Barbieri: Il nostro Ufficio Studi di Confcommercio ha stimato una ripresa dal 26 aprile, quando siamo tornati in zona gialla a Milano, di più 266 milioni di fatturato in un solo mese. È chiaro che il dato dà il senso dell’importanza della riapertura dei pubblici esercizi, in particolare ristoranti e bar. Ma è ancora una ripresa col freno a mano tirato. Per alcuni motivi. Il primo: il limite delle attività solo all’esterno. Su 9mila esercizi milanesi, bar e ristoranti, solo 4500 hanno l’occupazione del suolo pubblico. La metà non lavora. Con la zona gialla classica, prima lavoravano tutti: all’aperto ma anche al chiuso. Il secondo: i posti nei dehors sono in media di numero inferiore a quelli dentro. Terzo: ci si è messo anche il cattivo tempo atmosferico…

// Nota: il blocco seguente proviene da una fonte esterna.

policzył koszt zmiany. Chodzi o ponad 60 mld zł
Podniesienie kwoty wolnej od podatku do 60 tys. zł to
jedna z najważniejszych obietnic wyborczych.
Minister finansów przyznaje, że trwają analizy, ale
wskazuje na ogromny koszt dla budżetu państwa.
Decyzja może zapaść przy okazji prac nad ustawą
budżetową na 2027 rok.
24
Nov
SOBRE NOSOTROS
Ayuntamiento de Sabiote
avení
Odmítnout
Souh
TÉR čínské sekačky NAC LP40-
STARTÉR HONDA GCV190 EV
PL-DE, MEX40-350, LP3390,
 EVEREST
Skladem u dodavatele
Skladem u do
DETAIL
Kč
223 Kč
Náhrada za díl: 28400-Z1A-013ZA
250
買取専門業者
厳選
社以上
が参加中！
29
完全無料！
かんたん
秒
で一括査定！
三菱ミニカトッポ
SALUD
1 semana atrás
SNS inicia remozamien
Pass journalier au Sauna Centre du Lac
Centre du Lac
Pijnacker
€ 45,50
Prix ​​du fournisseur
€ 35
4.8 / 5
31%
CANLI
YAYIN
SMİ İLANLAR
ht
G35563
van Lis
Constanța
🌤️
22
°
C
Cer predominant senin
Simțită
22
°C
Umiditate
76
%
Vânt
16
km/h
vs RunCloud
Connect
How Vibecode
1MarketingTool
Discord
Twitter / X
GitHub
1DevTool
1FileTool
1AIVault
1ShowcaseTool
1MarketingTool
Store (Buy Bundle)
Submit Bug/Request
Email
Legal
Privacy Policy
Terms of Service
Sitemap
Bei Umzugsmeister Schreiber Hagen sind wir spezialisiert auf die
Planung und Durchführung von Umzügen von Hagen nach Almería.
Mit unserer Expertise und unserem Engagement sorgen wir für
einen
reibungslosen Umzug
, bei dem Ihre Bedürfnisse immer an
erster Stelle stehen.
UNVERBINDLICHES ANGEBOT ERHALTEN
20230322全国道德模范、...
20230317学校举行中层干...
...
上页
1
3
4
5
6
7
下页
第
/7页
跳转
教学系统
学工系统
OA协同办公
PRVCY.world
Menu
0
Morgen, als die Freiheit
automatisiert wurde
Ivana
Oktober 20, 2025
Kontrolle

Si dice sempre: bar e ristoranti sono una spesa voluttuaria. Non aiutano il resto del sistema economico…

Barbieri: Non è vero. I dati dimostrano che bar e ristoranti creano un indotto importante per le altre attività commerciali: a cominciare dai negozi di abbigliamento. Gli ultimi studi valutano l’incremento degli affari  dei negozi no food fra il 25 e il 30 per cento quando i pubblici esercizi sono aperti. Il fattore che attrae la gente, i clienti, in giro la sera, è soprattutto la somministrazione di cibo e bevande. Penso anche ai cinema, ai teatri, ai Musei.

Qual è la richiesta urgente dei commercianti oggi?

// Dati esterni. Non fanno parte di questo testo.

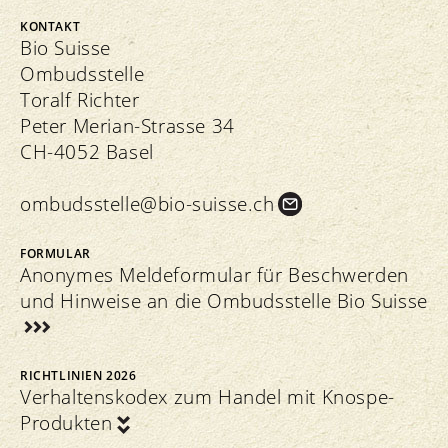
KONTAKT
Bio Suisse
Ombudsstelle
Toralf Richter
Peter Merian-Strasse 34
CH-4052 Basel
ombudsstelle@bio-suisse.
ch
FORMULAR
Anonymes Meldeformular für Beschwerden
und Hinweise an die Ombudsstelle Bio Suisse
RICHTLINIEN 2026
Verhaltenskodex zum Handel mit Knospe-
Produkten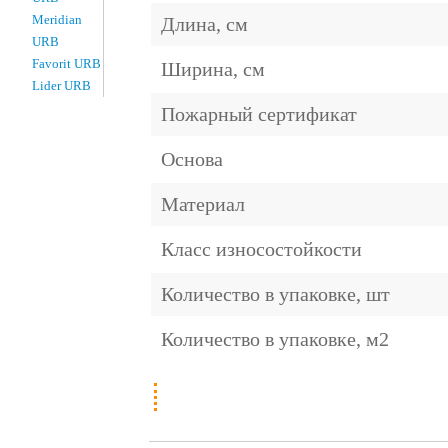
Meridian
Длина, см
URB
Favorit URB
Ширина, см
Lider URB
Пожарный сертификат
Основа
Материал
Класс износостойкости
Количество в упаковке, шт
Количество в упаковке, м2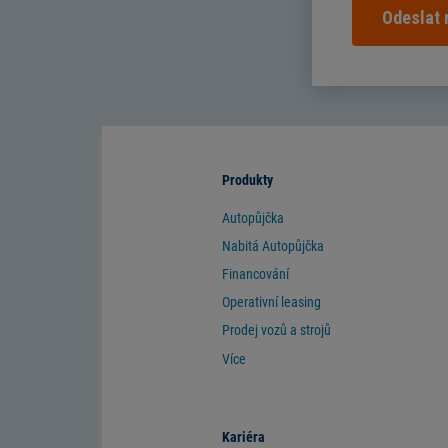
Odeslat
Produkty
Autopůjčka
Nabitá Autopůjčka
Financování
Operativní leasing
Prodej vozů a strojů
Více
Kariéra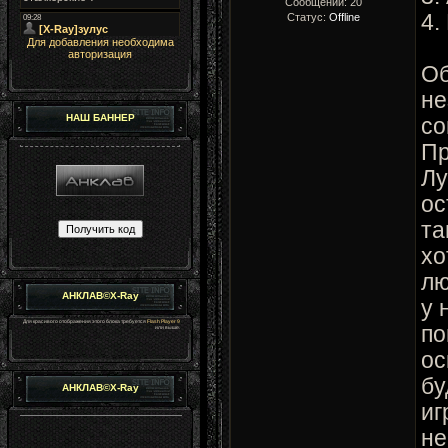
Сообщений:
20
4.
Статус:
Offline
Для добавления необходима
авторизация
Об
не
НАШ БАННЕР
со
Пр
Лу
ос
та
хо
лю
АНКЛАВ©X-Ray
у 
Для красивого отображения этого блока требуется
Flash Player 9
по
или выше.
ос
бу
АНКЛАВ©X-Ray
иг
не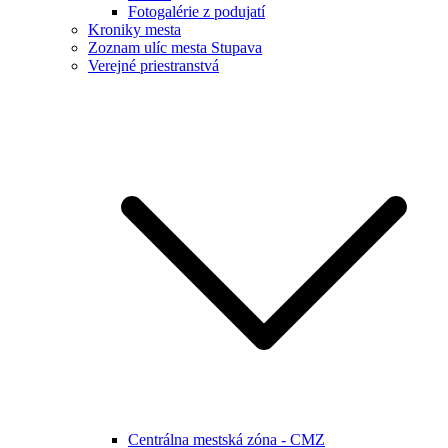
Fotogalérie z podujatí
Kroniky mesta
Zoznam ulíc mesta Stupava
Verejné priestranstvá
Centrálna mestská zóna - CMZ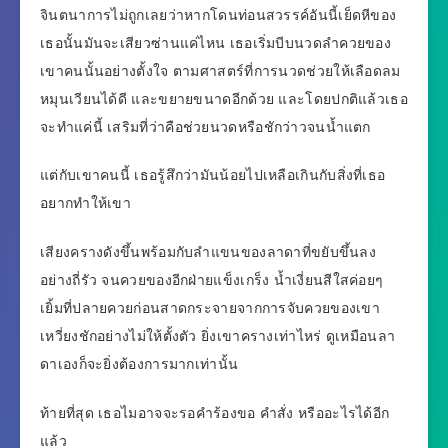
จินตนาการไม่ถูกเลยว่าหากโดนท่อนสวรรค์อันนี้เย็ดหีของ
เธอนั้นมันจะเสียวซ่านแค่ไหน เธอเริ่มบีบนวดลำควยของ
เขาคนนั้นอย่างตั้งใจ ตามศาสตร์ที่การนวดช่วยให้เลือดลม
หมุนเวียนได้ดี และขยายขนาดอีกด้วย และโดยปกติแล้วเธอ
จะทำแค่นี้ เสริมที่ว่าคือช่วยนวดหรือชักว่าวจนน้ำแตก
แต่กับเขาคนนี้ เธอรู้สึกว่ามันน้อยไปเหลือเกินกับสิ่งที่เธอ
อยากทำให้เขา
เสียงครางดังขึ้นพร้อมกับลำแขนของลาดาที่ขยับขึ้นลง
อย่างถี่รัว จนควยของอีกฝ่ายแข็งเกร็ง น้ำเงี่ยนสีใสค่อยๆ
เยิ้มที่ปลายควยก่อนสาดกระจายจากการจับควยของเขา
เหวี่ยงชักอย่างไม่ให้ตั้งตัว ยิ่งเขาครางเท่าไหร่ ดูเหมือนลา
ดาเองก็จะยิ่งต้องการมากเท่านั้น
ท้ายที่สุด เธอไมอาจจะรอคำร้องขอ คำสั่ง หรืออะไรได้อีก
แล้ว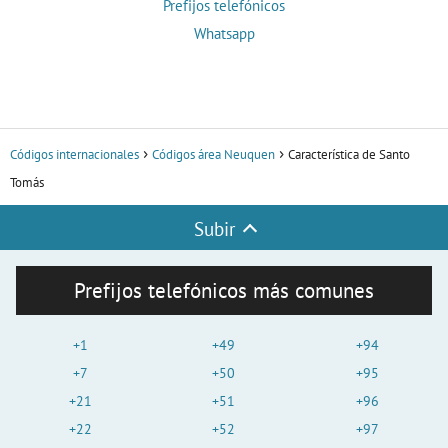
Prefijos telefónicos
Whatsapp
Códigos internacionales
Códigos área Neuquen
Característica de Santo
Tomás
Subir
Prefijos telefónicos más comunes
+1
+49
+94
+7
+50
+95
+21
+51
+96
+22
+52
+97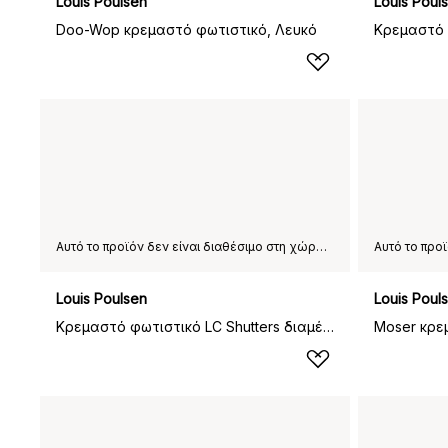
Louis Poulsen
Louis Poul
Doo-Wop κρεμαστό φωτιστικό, Λευκό
Αυτό το προϊόν δεν είναι διαθέσιμο στη χώρα παράδοσης που έχετε επιλέξει.
Louis Poulsen
Louis Poul
Κρεμαστό φωτιστικό LC Shutters διαμέτρου 44 εκ, Λευκό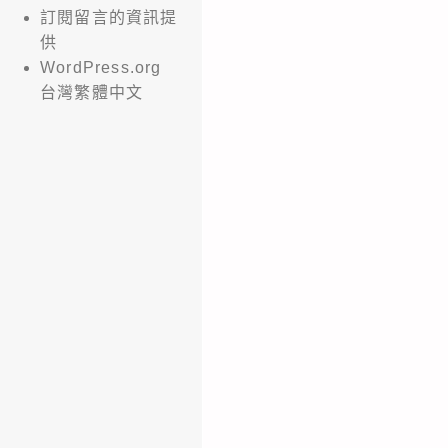
訂閱留言的資訊提
供
WordPress.org
台灣繁體中文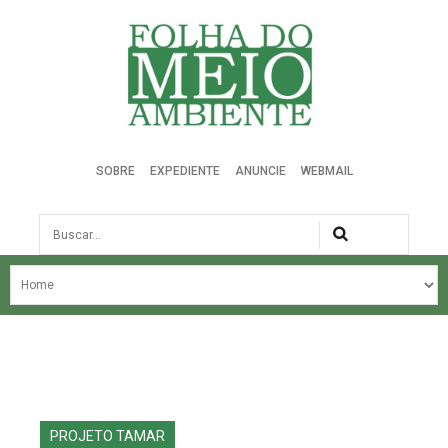
Folha do Meio Ambiente
SOBRE
EXPEDIENTE
ANUNCIE
WEBMAIL
Busca
NOSSA HISTÓRIA
ÚLTIMAS NOTÍCIAS
EDIÇÃO DO MÊS
EDIÇÕES ANTERIORES
PROJETO TAMAR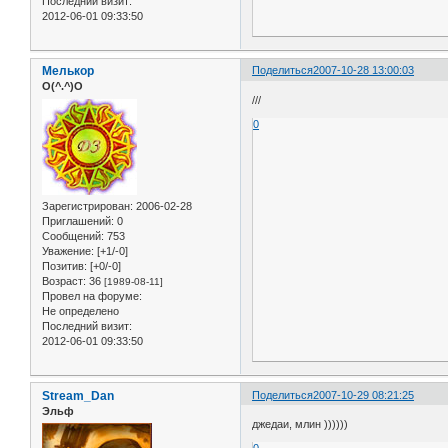
Последний визит:
2012-06-01 09:33:50
Мелькор
Поделиться
2007-10-28 13:00:03
O(^.^)O
///
0
Зарегистрирован
: 2006-02-28
Приглашений:
0
Сообщений:
753
Уважение:
[+1/-0]
Позитив:
[+0/-0]
Возраст:
36
[1989-08-11]
Провел на форуме:
Не определено
Последний визит:
2012-06-01 09:33:50
Stream_Dan
Поделиться
2007-10-29 08:21:25
Эльф
джедаи, млин ))))))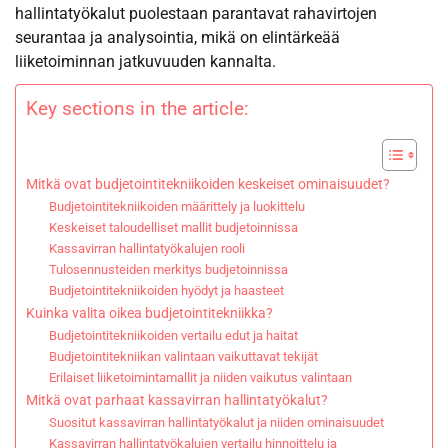
hallintatyökalut puolestaan parantavat rahavirtojen
seurantaa ja analysointia, mikä on elintärkeää
liiketoiminnan jatkuvuuden kannalta.
Key sections in the article:
Mitkä ovat budjetointitekniikoiden keskeiset ominaisuudet?
Budjetointitekniikoiden määrittely ja luokittelu
Keskeiset taloudelliset mallit budjetoinnissa
Kassavirran hallintatyökalujen rooli
Tulosennusteiden merkitys budjetoinnissa
Budjetointitekniikoiden hyödyt ja haasteet
Kuinka valita oikea budjetointitekniikka?
Budjetointitekniikoiden vertailu edut ja haitat
Budjetointitekniikan valintaan vaikuttavat tekijät
Erilaiset liiketoimintamallit ja niiden vaikutus valintaan
Mitkä ovat parhaat kassavirran hallintatyökalut?
Suositut kassavirran hallintatyökalut ja niiden ominaisuudet
Kassavirran hallintatyökalujen vertailu hinnoittelu ja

Barbieri: L’aiuto più importante del Governo è lasciar lavorare le imprese dopo un anno e mezzo di divieti e chiusure. L’altro sostegno è che realmente vengano dati ristori rispetto ai cali reali di fatturato, calcolati sull’anno e non sulle medie mensili. Abbassare quella soglia minima del 30 per cento del fatturato, al di sotto della quale lo Stato non dà nulla. Portarla almeno al 20-25 per cento. Per evitare che arrivi il fallimento prima dell’eventuale ristoro.